Ablation and Error Analysis
Ablations confirm that the self-evolving training regime using both initial distilled data and model-generated, ORM-filtered traces (240k total) leads to ~4% higher accuracy than a pure 240k GPT-4o baseline. The inclusion of ORM-guided reflection yields further improvements over using GPT-4o reflections or omitting reflection altogether.
The error analysis (Figure 4) indicates that reasoning errors dominate residual mistakes, followed by question misunderstanding, knowledge errors, and minor contributions from calculation or visual recognition errors. Exemplars of correct, refined, and erroneous reasoning paths and ORM feedback are provided (Figures 5–11), illustrating the framework’s diagnostic interpretability.
Figure 4: Distribution of different error types across three models on MathVL-test.
Figure 5: Example of correct reasoning path generated by Math-Vision.
Figure 6: Example of reflection generated with incorrect reasoning path and ORM's Feedback.
Figure 7: Example of reasoning error identified by our ORM.
Figure 8: Example of knowledge error identified by our ORM.
Figure 9: Example of calculation error identified by our ORM.
Figure 10: Example of question understanding error identified by our ORM.
Figure 11: Example of vision recognition error identified by our ORM.
Theoretical and Practical Implications
The iterative, diagnostic reflection approach in MathSE offers theoretically stronger alignment with human learning, facilitating robust adaptation to out-of-distribution mathematical problems.
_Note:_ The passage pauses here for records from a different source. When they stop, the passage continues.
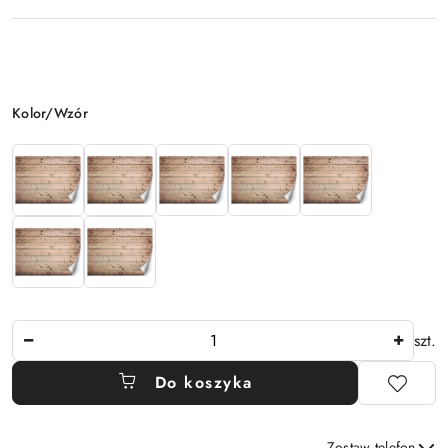
Wariant
Kolor/Wzór
Ilość
szt.
Do koszyka
Zostaw telefon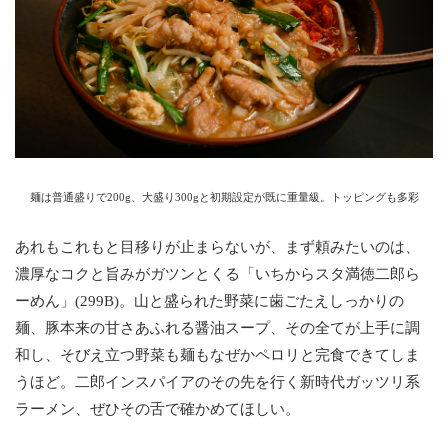
麺は普通盛りで200g、大盛り300gと初期設定が既に重量級。トッピングも多彩
あれもこれもと目移りが止まらないが、まず頼みたいのは、
濃厚なコクと旨みがガツンとくる「いちからスタ満徳二郎ら
ーめん」(299B)。山と盛られた野菜に歯ごたえしっかりの
麺、豚本来の甘さあふれる醤油スープ、その全てが上手に調
和し、そびえ立つ野菜も麺もなぜかペロリと完食できてしま
うほど。二郎インスパイアのその先を行く新時代ガッツリ系
ラーメン、ぜひその舌で確かめてほしい。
In contrast to approaches that aggressively distill teacher output or rely on reward modeling that only computes scalar or binary scores, MathSE leverages step-localized, interpretable feedback, supporting trace-level introspection and fine-grained correction.
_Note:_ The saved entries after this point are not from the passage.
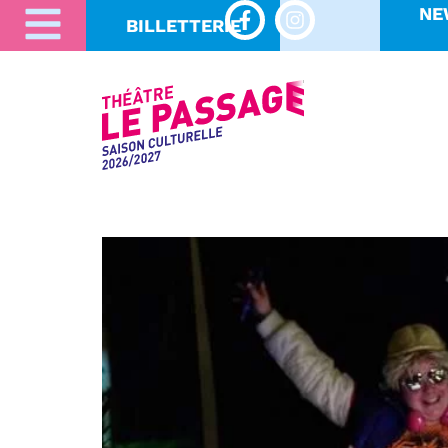
NE
BILLETTERIE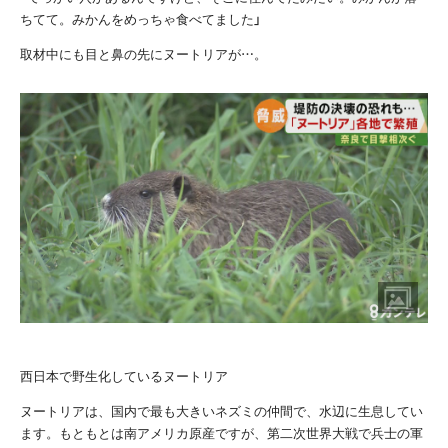
ちてて。みかんをめっちゃ食べてました」
取材中にも目と鼻の先にヌートリアが…。
西日本で野生化しているヌートリア
ヌートリアは、国内で最も大きいネズミの仲間で、水辺に生息してい
ます。もともとは南アメリカ原産ですが、第二次世界大戦で兵士の軍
Practically, MathSE closes the gap between static supervision and true self-improvement, providing a scalable path for multi-modal mathematical skill acquisition without heavy reliance on ever-larger labeled datasets or inflexible teacher models. The paradigm is modular, generalizing to related domains where complex reasoning over language and vision is required.
Future Directions
Despite substantial improvements, the error breakdown suggests opportunities for enhancing language-vision alignment and improving capacities for abstract multi-hop reasoning. ORM development could benefit from explicit causal tracing, and external symbolic verifiers could be integrated for tasks requiring formal correctness. Combining MathSE with process-supervision techniques that track intermediate state spaces may enhance both transparency and robustness.
The self-evolving, reflection-centric training paradigm introduced in MathSE is applicable beyond mathematical reasoning; other domains with scarce labeled data and strong multi-step reasoning demands may benefit from similar iterative refinement approaches.
Conclusion
MathSE establishes an iterative, self-evolving fine-tuning paradigm for MLLMs, uniting outcome-guided error diagnosis and high-quality reflection to yield significant gains on complex multimodal mathematical reasoning. This work substantiates the value of human-inspired, iterative training methodologies, setting a foundation for future models capable of robust adaptive reasoning and efficient self-correction.